GOAL OF THE EXERCISE: Retrieve each line that contains the word "crisi" from the entries below.

◆ ◆ ◆ ◆ ◆ ◆ ◆

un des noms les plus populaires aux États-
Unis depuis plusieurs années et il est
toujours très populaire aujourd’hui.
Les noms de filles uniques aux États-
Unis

◆ ◆ ◆ ◆ ◆ ◆ ◆

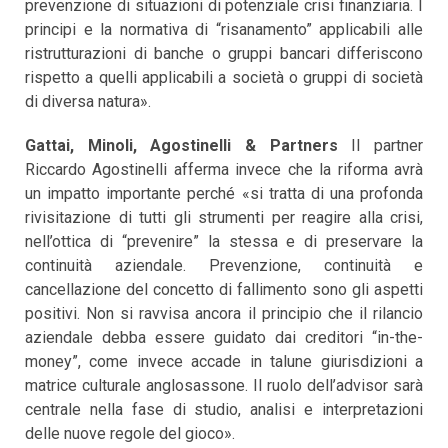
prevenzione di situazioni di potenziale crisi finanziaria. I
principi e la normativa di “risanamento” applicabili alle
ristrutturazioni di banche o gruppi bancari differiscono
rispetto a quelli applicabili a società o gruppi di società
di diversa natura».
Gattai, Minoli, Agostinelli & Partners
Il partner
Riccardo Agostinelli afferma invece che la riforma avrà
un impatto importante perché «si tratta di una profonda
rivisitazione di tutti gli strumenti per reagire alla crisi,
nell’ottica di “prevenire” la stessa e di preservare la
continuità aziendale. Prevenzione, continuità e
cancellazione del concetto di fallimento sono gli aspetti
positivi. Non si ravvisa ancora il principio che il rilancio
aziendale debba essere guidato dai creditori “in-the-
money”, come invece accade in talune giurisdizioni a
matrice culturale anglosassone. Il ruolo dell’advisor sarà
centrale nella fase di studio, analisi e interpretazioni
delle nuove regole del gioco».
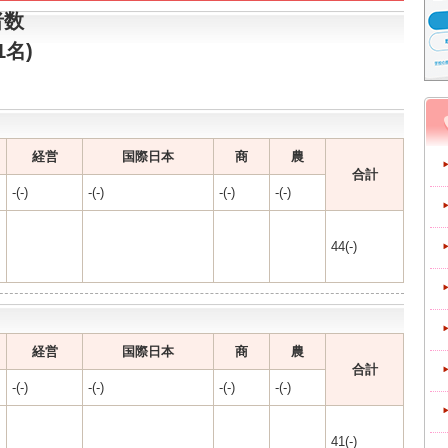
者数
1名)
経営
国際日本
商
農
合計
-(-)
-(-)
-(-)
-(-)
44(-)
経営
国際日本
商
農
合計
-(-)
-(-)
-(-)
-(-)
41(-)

◆ ◆ ◆ ◆ ◆ ◆ ◆

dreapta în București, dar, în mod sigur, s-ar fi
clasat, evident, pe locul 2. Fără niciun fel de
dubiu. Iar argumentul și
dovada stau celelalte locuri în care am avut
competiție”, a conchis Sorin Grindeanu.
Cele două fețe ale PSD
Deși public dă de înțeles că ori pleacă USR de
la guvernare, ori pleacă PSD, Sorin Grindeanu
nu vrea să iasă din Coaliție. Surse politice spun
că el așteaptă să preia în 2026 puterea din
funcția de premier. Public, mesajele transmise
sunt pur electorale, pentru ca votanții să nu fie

◆ ◆ ◆ ◆ ◆ ◆ ◆

ANSWER FOR THE TASK:
prevenzione di situazioni di potenziale crisi finanziaria. I
rivisitazione di tutti gli strumenti per reagire alla crisi,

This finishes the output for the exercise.